Transcribed page contents
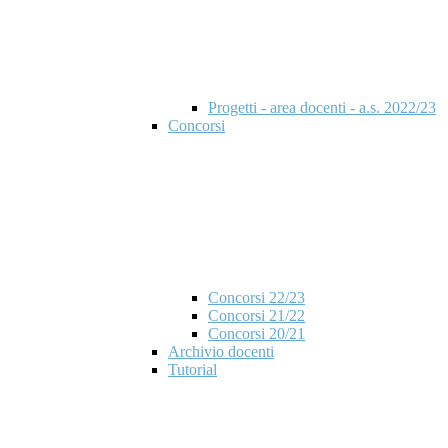
Progetti - area docenti - a.s. 2022/23
Concorsi
Concorsi 22/23
Concorsi 21/22
Concorsi 20/21
Archivio docenti
Tutorial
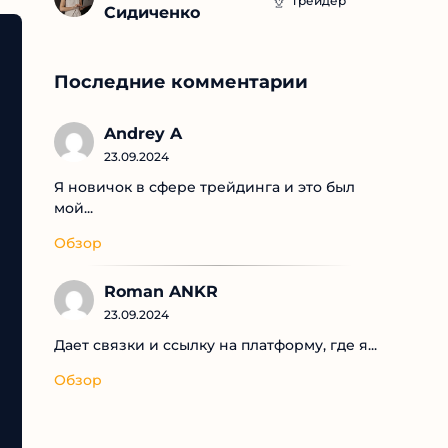
Трейдер
Сидиченко
Последние комментарии
Andrey A
23.09.2024
Я новичок в сфере трейдинга и это был
мой...
Обзор
Roman ANKR
23.09.2024
Дает связки и ссылку на платформу, где я...
Обзор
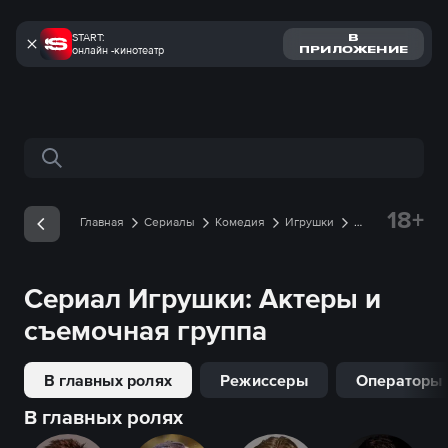
START:
В
онлайн -кинотеатр
ПРИЛОЖЕНИЕ
Поиск по сайту
18+
Главная
Сериалы
Комедия
Игрушки
Съемочная группа
Сериал
Игрушки
: Актеры и
съемочная группа
В главных ролях
Режиссеры
Операторы
В главных ролях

» **Problem**
Please, without any pictures, print each entry exactly.

» **Exercise solution**
Progetti - area docenti - a.s. 2022/23
Concorsi
Concorsi 22/23
Concorsi 21/22
Concorsi 20/21
Archivio docenti
Tutorial
Трейдер
Сидиченко
Последние комментарии
Andrey A
23.09.2024
Я новичок в сфере трейдинга и это был
мой...
Обзор
Roman ANKR
23.09.2024
Дает связки и ссылку на платформу, где я...
Обзор
START:
В
онлайн -кинотеатр
ПРИЛОЖЕНИЕ
Поиск по сайту
18+
Главная
Сериалы
Комедия
Игрушки
Съемочная группа
Сериал
Игрушки
: Актеры и
съемочная группа
В главных ролях
Режиссеры
Операторы
В главных ролях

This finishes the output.